------ Given entries ------
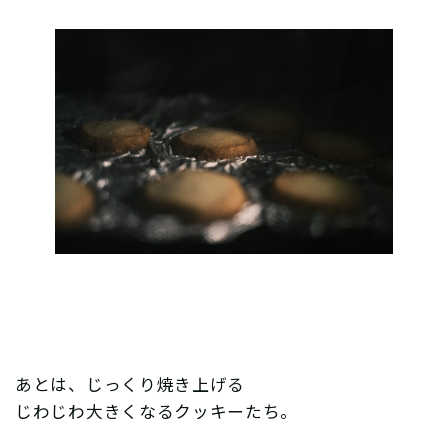
あとは、じっくり焼き上げる
じわじわ大きくなるクッキーたち。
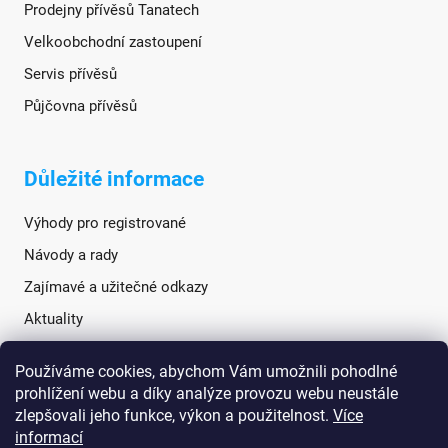
Prodejny přívěsů Tanatech
Velkoobchodní zastoupení
Servis přívěsů
Půjčovna přívěsů
Důležité informace
Výhody pro registrované
Návody a rady
Zajímavé a užitečné odkazy
Aktuality
Používáme cookies, abychom Vám umožnili pohodlné
Sociální sítě
prohlížení webu a díky analýze provozu webu neustále
zlepšovali jeho funkce, výkon a použitelnost.
Více
informací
------
An exact restatement of the entries above is needed; no picture may appear in it.

あとは、じっくり焼き上げる
じわじわ大きくなるクッキーたち。
Prodejny přívěsů Tanatech
Velkoobchodní zastoupení
Servis přívěsů
Půjčovna přívěsů
Důležité informace
Výhody pro registrované
Návody a rady
Zajímavé a užitečné odkazy
Aktuality
Používáme cookies, abychom Vám umožnili pohodlné
Sociální sítě
prohlížení webu a díky analýze provozu webu neustále
zlepšovali jeho funkce, výkon a použitelnost.
Více
informací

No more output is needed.